Later, in separate incidents in 2006, he approached two teenage girls from behind and inappropriately touched their breasts. Details relating to two other young victims can't be published.

Disciple had asked the court to grant him permanent name suppression on the basis he would suffer extreme hardship if his identity was revealed. His bid was opposed by several media organisations – including TVNZ – and eventually declined by both the District Court and the High Court on appeal.

In the High Court appeal, Justice Jonathan Eaton found there was "no evidence or substantiated submission" that publication of Disciple's name would affect his ability to "rehabilitate or reintegrate into the community".

"It appears the Gloriavale community is very supportive of Mr Disciple and would welcome him back into the community," the judge said.

Disciple argued identification would add stress to the Gloriavale community, but Justice Eaton noted many in Gloriavale already knew about the offending, saying it was "dealt with internally in the community some time ago".

A discount: Disciple's sentence reduced on appeal

While Disciple's appeal for name suppression was unsuccessful, he did manage to reduce his sentence by nine months.

The District Court initially sentenced the Gloriavale man to two years and six months in jail, but the High Court found there had been errors in this decision.

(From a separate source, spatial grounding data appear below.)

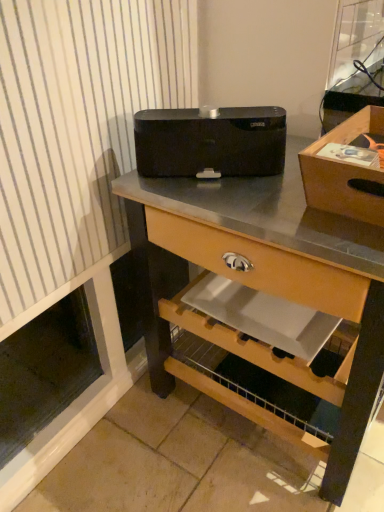 Describe the element at coordinates (343, 172) in the screenshot. I see `wooden box at upper right` at that location.

What is the approximate width of black matte speaker at center?

It is 26.98 inches.

Where is `wooden box at upper right`? The width and height of the screenshot is (384, 512). wooden box at upper right is located at coordinates coord(343,172).

From the image's perspective, is black matte speaker at center under wooden box at upper right?

Actually, black matte speaker at center appears above wooden box at upper right in the image.

Is black matte speaker at center oriented towards wooden box at upper right?

No, black matte speaker at center does not turn towards wooden box at upper right.

How different are the orientations of black matte speaker at center and wooden box at upper right in degrees?

black matte speaker at center and wooden box at upper right are facing 38.5 degrees away from each other.

Identify the location of appliance located above the wooden box at upper right (from the image's perspective). The image size is (384, 512). (210, 142).

From the picture: Which of these two, black matte speaker at center or black matte speaker at center, stands taller?

black matte speaker at center.

Considering the points (177, 141) and (257, 230), which point is behind, point (177, 141) or point (257, 230)?

The point (177, 141) is more distant.

What's the angular difference between black matte speaker at center and black matte speaker at center's facing directions?

They differ by 54.1 degrees in their facing directions.

From a real-world perspective, which object rests below the other?

black matte speaker at center is physically lower.

Considering the sizes of wooden box at upper right and black matte speaker at center in the image, is wooden box at upper right bigger or smaller than black matte speaker at center?

Clearly, wooden box at upper right is smaller in size than black matte speaker at center.

Can black matte speaker at center be found inside wooden box at upper right?

No, black matte speaker at center is not inside wooden box at upper right.

Does point (353, 138) lie behind point (342, 422)?

No.

Between black matte speaker at center and black matte speaker at center, which one appears on the right side from the viewer's perspective?

Positioned to the right is black matte speaker at center.

Which object is wider, black matte speaker at center or black matte speaker at center?

black matte speaker at center is wider.

Does black matte speaker at center have a smaller size compared to black matte speaker at center?

No.

Which of these two, wooden box at upper right or black matte speaker at center, is smaller?

Smaller between the two is black matte speaker at center.

Which point is more distant from viewer, (367, 127) or (279, 119)?

The point (367, 127) is farther from the camera.

Considering the sizes of wooden box at upper right and black matte speaker at center in the image, is wooden box at upper right wider or thinner than black matte speaker at center?

wooden box at upper right is wider than black matte speaker at center.

Based on the photo, from a real-world perspective, between black matte speaker at center and wooden box at upper right, who is vertically higher?

wooden box at upper right.

Is black matte speaker at center next to wooden box at upper right and touching it?

No, black matte speaker at center is not next to wooden box at upper right.

Do you think black matte speaker at center is within wooden box at upper right, or outside of it?

black matte speaker at center is located beyond the bounds of wooden box at upper right.

Does point (185, 239) lie in front of point (329, 186)?

No.

Locate an element on the screen. This screenshot has width=384, height=512. appliance located underneath the wooden box at upper right (from a real-world perspective) is located at coordinates (210, 142).

Image resolution: width=384 pixels, height=512 pixels. I want to click on desk located on the right of black matte speaker at center, so click(280, 266).

Estimate the real-world distances between objects in this image. Which object is further from black matte speaker at center, wooden box at upper right or black matte speaker at center?

wooden box at upper right lies further to black matte speaker at center than the other object.

In the scene shown: From the image, which object appears to be nearer to black matte speaker at center, black matte speaker at center or wooden box at upper right?

The object closer to black matte speaker at center is black matte speaker at center.

Based on their spatial positions, is black matte speaker at center or black matte speaker at center further from wooden box at upper right?

black matte speaker at center.

Estimate the real-world distances between objects in this image. Which object is closer to black matte speaker at center, wooden box at upper right or black matte speaker at center?

black matte speaker at center lies closer to black matte speaker at center than the other object.

When comparing their distances from wooden box at upper right, does black matte speaker at center or black matte speaker at center seem closer?

Based on the image, black matte speaker at center appears to be nearer to wooden box at upper right.

In the scene shown: From the image, which object appears to be nearer to black matte speaker at center, black matte speaker at center or wooden box at upper right?

Among the two, black matte speaker at center is located nearer to black matte speaker at center.

Where is `box that lies between black matte speaker at center and black matte speaker at center from top to bottom`? The height and width of the screenshot is (512, 384). box that lies between black matte speaker at center and black matte speaker at center from top to bottom is located at coordinates (343, 172).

The arguments at appeal centred around the "discounts" to his sentence – which are considered by judges to factor in mitigations, such an early guilty plea or previous good character.

Disciple's lawyer Marcus Zintl argued further discounts should've been given for his co-operation with authorities, previous good character, and his youth.

In the original District Court decision, the judge refused to make any deductions for previous good character because the offending "occurred over a prolonged six-year period".

But in the High Court, Justice Eaton disagreed that the offending was over a prolonged six-year period. Rather than being over six years it was one offence, followed by a gap of several years, and then a stretch of "regular" offending over 18 months.

Justice Eaton noted Disciple had no previous convictions and had demonstrated a low risk of re-offending, and allowed a discount of 5% for previous good character.

The judge also allowed some extra credit for Disciple's willingness to work with police. The Gloriavale man had voluntarily admitted his crimes against three of the five young people, which were not known to the police.

Zintl argued that the offending was "highly unlikely" to have come to light if Disciple had not confessed, and called for a higher discount to incentivise other offenders to volunteer information to police.

But the Crown argued that the confession came 15 years after the offending and only after Disciple was already aware others had come forward.

In response, Justice Eaton did allow some extra credit – increasing the discount from 5% to 10%.

However, the court declined to give a deduction for Disciple's youth at the time of the offending. Justice Eaton agreed with the District Court on this front, noting the offending was not youthful indiscretion or impulsive, and there was no basis for a discount.

The final jail sentence was reduced from two years and six months to 21 months.

As the new revised sentence was shorter than two years, the court was then legally obliged to consider giving Disciple home detention.

Zintl argued this should be allowed as Disciple had a "low risk of re-offending", as well as his level of remorse, the consequences for his family if he was jailed, and his employment opportunities.

Justice Eaton rejected this, saying the offending was "simply too serious", with Disciple repeatedly offending against multiple victims over a relatively prolonged period.

"Although I accept that, from a rehabilitative perspective, a sentence of home detention might be seen as appropriate, that factor is outweighed by the need to impose a sentence that both denounces Mr Disciple's conduct and deters any others," he said.

However, under New Zealand law, all prisoners who are jailed for two years or less are automatically released on parole, with conditions, after serving half of their sentence.

This means Disciple, now a convicted sex offender, may end up serving less than a year behind bars.

He could be welcomed back to Gloriavale as early as August next year.